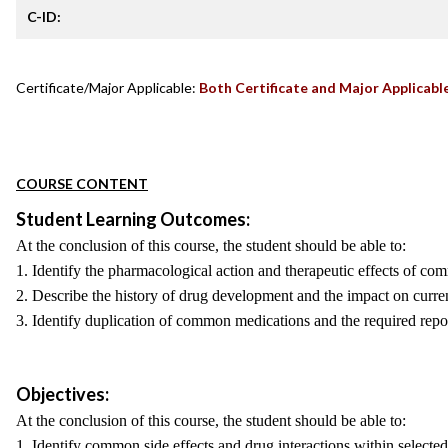
C-ID:
Certificate/Major Applicable:
Both Certificate and Major Applicabl
COURSE CONTENT
Student Learning Outcomes:
At the conclusion of this course, the student should be able to:
1. Identify the pharmacological action and therapeutic effects of co
2. Describe the history of drug development and the impact on curre
3. Identify duplication of common medications and the required repo
Objectives:
At the conclusion of this course, the student should be able to:
1. Identify common side effects and drug interactions within selected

§ **WHAT THE TASK ASKS**: All lines from the one with "1. Identify the" through the end of the records need to be copied exactly, and no other lines.

§ **ANSWER TO THIS EXERCISE**:
1. Identify the pharmacological action and therapeutic effects of co
2. Describe the history of drug development and the impact on curre
3. Identify duplication of common medications and the required repo
Objectives:
At the conclusion of this course, the student should be able to:
1. Identify common side effects and drug interactions within selected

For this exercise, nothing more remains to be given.